Learn which bank fees you can eliminate and which ones cost real money — then structure your account to dodge them.

  1. Pick an account with no monthly maintenance fee. Many banks charge $12–$15 a month just to have a checking account open. Some waive it if you maintain a minimum balance (often $500–$2,500), others waive it if you set up direct deposit. A growing number of institutions offer no-fee checking with zero conditions. Compare what each bank requires before opening; if there's a fee and you don't meet the waiver requirement, switch.
  2. Keep enough to clear overdraft thresholds. An overdraft fee (typically $30–$35) fires when you spend more than your balance. The fix: keep a small buffer in your checking account — $100–$200 is enough for most people. Set a phone alarm or notification when your balance drops below that. Many banks also offer overdraft protection (linking to savings or a credit line), but that may trigger a separate transfer fee; a cash buffer is simpler.

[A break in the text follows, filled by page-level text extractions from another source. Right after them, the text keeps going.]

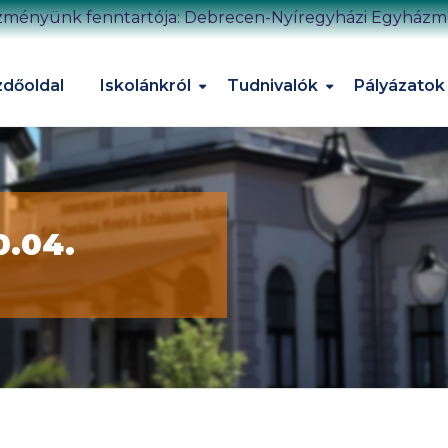
zményünk fenntartója: Debrecen-Nyíregyházi Egyház
dőoldal
Iskolánkról
Tudnivalók
Pályázatok
0.04.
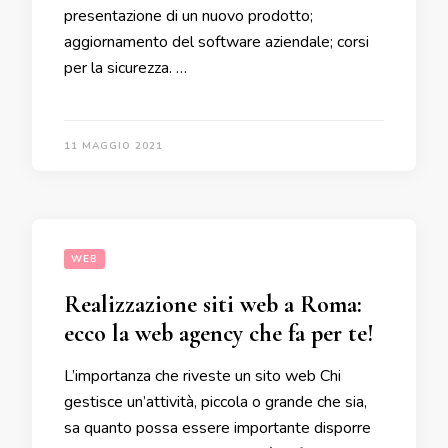
presentazione di un nuovo prodotto;
aggiornamento del software aziendale; corsi
per la sicurezza. …
11 MAGGIO 2021
WEB
Realizzazione siti web a Roma:
ecco la web agency che fa per te!
L’importanza che riveste un sito web Chi
gestisce un’attività, piccola o grande che sia,
sa quanto possa essere importante disporre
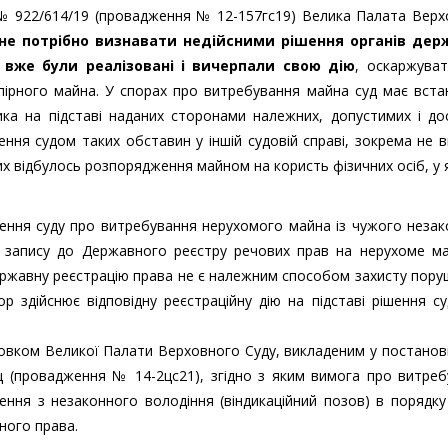
і № 922/614/19 (провадження № 12-157гс19) Велика Палата Вер
не потрібно визнавати недійсними рішення органів дер
 вже були реалізовані і вичерпали свою дію
, оскаржуват
пірного майна. У спорах про витребування майна суд має вст
ка на підставі наданих сторонами належних, допустимих і дос
ення судом таких обставин у іншій судовій справі, зокрема не 
их відбулось розпорядження майном на користь фізичних осіб, у 
шення суду про витребування нерухомого майна із чужого неза
го запису до Державного реєстру речових прав на нерухоме ма
ержавну реєстрацію права не є належним способом захисту пор
 здійснює відповідну реєстраційну дію на підставі рішення с
овком Великої Палати Верховного Суду, викладеним у постанові
ц (провадження № 14-2цс21), згідно з яким вимога про витре
ення з незаконного володіння (віндикаційний позов) в порядку
ного права.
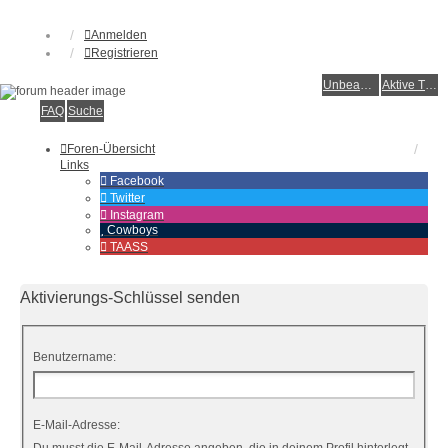
Anmelden
Registrieren
Unbeantwortete Themen
Aktive Themen
FAQ
Suche
Foren-Übersicht
Links
Facebook
Twitter
Instagram
Cowboys
TAASS
Aktivierungs-Schlüssel senden
Benutzername:
E-Mail-Adresse:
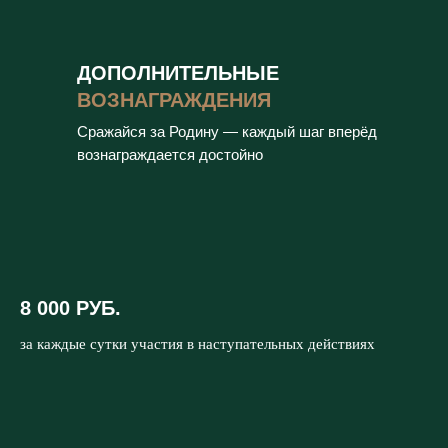
ДОПОЛНИТЕЛЬНЫЕ
ВОЗНАГРАЖДЕНИЯ
Сражайся за Родину — каждый шаг вперёд
вознаграждается достойно
8 000 РУБ.
за каждые сутки участия в наступательных действиях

  3. Use your bank's ATM network or go fee-free. Out-of-network ATM withdrawals cost $2–$3.50 each. Banks with large networks (or those that reimburse surcharges) save you money if you withdraw cash often. If you rarely need cash, use debit for most purchases and skip the ATM fee altogether. Online banks and credit unions often belong to shared networks, which can expand your free-ATM options.
  4. Avoid wire transfer and foreign transaction fees. Domestic wire transfers cost $15–$30; international wires run $30–$50. Foreign transaction fees are typically 2–3% of the amount spent. If you send money regularly, use a peer-to-peer app (Venmo, PayPal) for domestic transfers or a specialty provider for international ones instead. If you travel abroad, use a no-foreign-transaction-fee debit card or withdraw from ATMs instead of exchanging currency.
  5. Opt out of overdraft protection if it costs you. Some banks auto-enroll accounts in overdraft protection, which covers purchases but charges a fee (often $35 per transaction). You can decline this service and opt for standard decline (your card is simply declined if there's no balance). This prevents surprise fees — you just won't be able to spend money you don't have.
  6. Stop paper statements and unused service fees. Requesting paper statements sometimes incurs a fee ($1–$3 per month). Switch to online-only statements. Unused account fees (charged if you don't use an account for 12+ months) are rare but real — close accounts you don't need. Inactivity fees on savings accounts are less common but worth checking before opening.